- Citizenship: Indian
- Education: Catholicate College Pathanamthitta, Kerala University, Indian Institute of Technology Madras (IITM), Indian Institute of Science (IISc), T.K.M. College of Engineering, Kollam
- Awards: Padma Shri (2007)
- Scientific career
- Fields: Electrical and Aerospace Engineering
- Workplaces: Indian Space Research Organisation

= T. K. Alex =

Director of the Indian Space Research Organisation

Thekkethil Kochandy Alex is an Indian space scientist. He was the director of the ISRO Satellite Centre (ISAC) of Indian Space Research Organisation (ISRO) (2008-2012) and Member, Space Commission. He specialized in electro-optic systems and satellite technology. Starting with the first Indian satellite Aryabhata, he has been responsible for the sensor systems in all the Indian satellites. Under his leadership the Laboratory for Electro Optics Systems (LEOS) was established in 1993 and from the inception he was its director till 2008. He was conferred "Dr.

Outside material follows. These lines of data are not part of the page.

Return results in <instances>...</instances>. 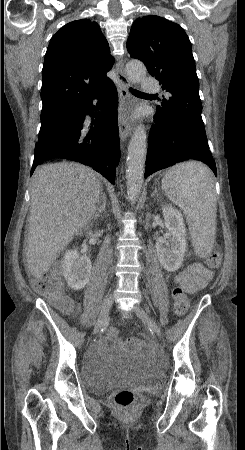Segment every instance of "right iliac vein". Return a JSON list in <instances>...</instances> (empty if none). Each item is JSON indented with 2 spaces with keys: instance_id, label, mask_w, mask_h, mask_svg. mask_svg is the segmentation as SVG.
<instances>
[{
  "instance_id": "63e3f726",
  "label": "right iliac vein",
  "mask_w": 245,
  "mask_h": 450,
  "mask_svg": "<svg viewBox=\"0 0 245 450\" xmlns=\"http://www.w3.org/2000/svg\"><path fill=\"white\" fill-rule=\"evenodd\" d=\"M113 301H114V298H113L112 295H109L105 299V301H104V303H103V305L101 307L100 314L98 316L96 325L94 327L93 334H97L100 331V329L103 327V325H104V323H105V321H106V319H107V317L109 315V312H110V310L112 308Z\"/></svg>"
}]
</instances>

Vikram Sarabhai Distinguished Professorship" in 2011.

== Education ==
Alex from Kerala studied at the SRVLP school, Azhoor, Pathanamthitta, and his high school studies were at the Catholicate High School. This was followed by the pre-university course at the Catholicate College Pathanamthitta, Kerala. He studied at the T.K.M. College of Engineering, Kollam, from 1964 to 1969. He received his bachelor's degree in electrical engineering from the Kerala University (gold medallist), master's degree from IIT Madras and doctorate from IISc Bangalore in Aerospace Engineering.

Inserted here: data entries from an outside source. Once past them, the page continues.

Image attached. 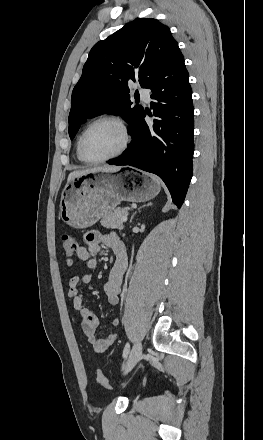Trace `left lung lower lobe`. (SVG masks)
<instances>
[{
    "instance_id": "0a47b994",
    "label": "left lung lower lobe",
    "mask_w": 263,
    "mask_h": 440,
    "mask_svg": "<svg viewBox=\"0 0 263 440\" xmlns=\"http://www.w3.org/2000/svg\"><path fill=\"white\" fill-rule=\"evenodd\" d=\"M151 89L153 123L145 111L130 129L133 140L113 165H130L158 175L168 187L173 203L180 208L192 178L194 112L189 75L177 47L161 67Z\"/></svg>"
}]
</instances>
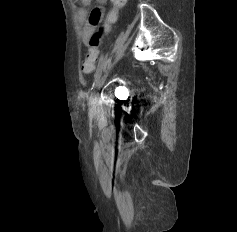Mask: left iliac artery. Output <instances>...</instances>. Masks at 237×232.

== Contributions to ISRO/India ==
Alex has contributed to Indian Space Research Organisation (ISRO) by establishing the Laboratory for Electro-Optics Systems in Bangalore. Alex was the project director of the remote sensing experiment on board the Indo-soviet crewed mission in which the first Indian astronaut, Rakesh Sharma, squadron leader, flew aboard Soyuz T-11, launched on 3 April 1984. He contributed to India to the first Indian Moon mission, Chandrayaan-1 in 2008. He provided guidance to the inter-planetary mission, Mars Orbiter mission, Mangalyaan.

==Awards and recognition==

Alex was awarded the Padma Shri in 2007, and the Distinguished Achievement Award of ISRO in 1976 for his contributions for the first Indian satellite. Other awards received include the IMDA award for the development of infrared sensors and the Hari Om Ashram Vikram Sarbhai award (1987). He received the Aryabhata Award (2015) of the Astronautical Society of India. He is a fellow of the Indian National Academy of Engineering (INAE), National Academy of Science, India (NASI) and the Institution of Electronics and Telecommunication Engineering, India (IETE) and a life member of ASI and Instrument Society of India. He is a fellow of the Optical Society of India and he was its President (2010–11).